Rok
Rok

Reputation: 133

iTextSharp can't read some PDF files

I have a problem to read and display content of some PDFs into RichTextBox. I use the following code:

string fileName = @"C:\Users\PC\Desktop\SomePdf.pdf";
string str = string.Empty;

PdfReader reader = new PdfReader(fileName);

for (int i = 1; i <= reader.NumberOfPages; i++)
{
    ITextExtractionStrategy its = new iTextSharp.text.pdf.parser.LocationTextExtractionStrategy();
    String s = PdfTextExtractor.GetTextFromPage(reader, i, its);

    s = Encoding.UTF8.GetString(ASCIIEncoding.Convert(Encoding.Default, Encoding.UTF8, Encoding.Default.GetBytes(s)));
    str = str + s;
    rtbVsebina.Text = str;
}

reader.Close();

Some PDFs can be read and displayed into RichTextBox and some they can not be. For those that can not be read I only get empty RichTextBox but with some added lines as I would press Key 'Enter' on the keyboard a couple of times.

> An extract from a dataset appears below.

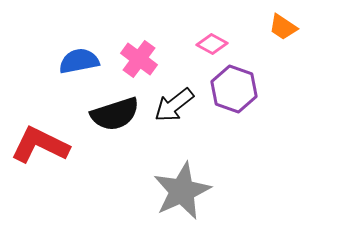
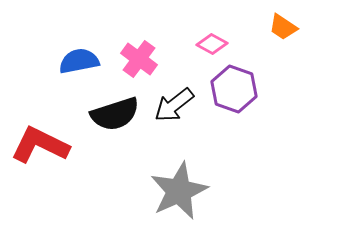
gray star: moved 3 px left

Does anybody know what could be wrong?

Upvotes: 0

Views: 1290

Answers (1)

Bruno Lowagie
Bruno Lowagie

Reputation: 77528

You are confusing page content with page annotations.

Page content is part of the content stream of a page. It's referred to in the /Contents entry of the page dictionary and (optionally) in external objects (aka XObjects). With the code snippet you have copy/pasted in your question, you are extracting this content.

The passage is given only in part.